■ PROBLEM REQUIREMENTS ■
Write out, with no changes, every line starting at the one that contains "additions or electric" and ending at the last line of the data below. Leave pictures out.

DATA PROVIDED START

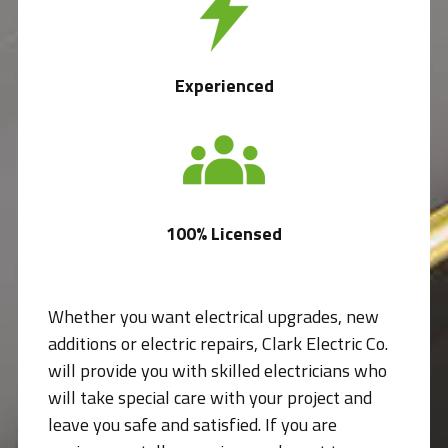
Experienced
100% Licensed
Whether you want electrical upgrades, new
additions or electric repairs, Clark Electric Co.
will provide you with skilled electricians who
will take special care with your project and
leave you safe and satisfied. If you are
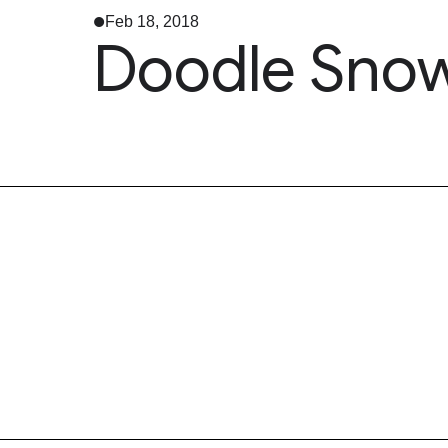
Feb 18, 2018
Doodle Snow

DATA PROVIDED END

■ PROBLEM SOLUTION ■
additions or electric repairs, Clark Electric Co.
will provide you with skilled electricians who
will take special care with your project and
leave you safe and satisfied. If you are
Feb 18, 2018
Doodle Snow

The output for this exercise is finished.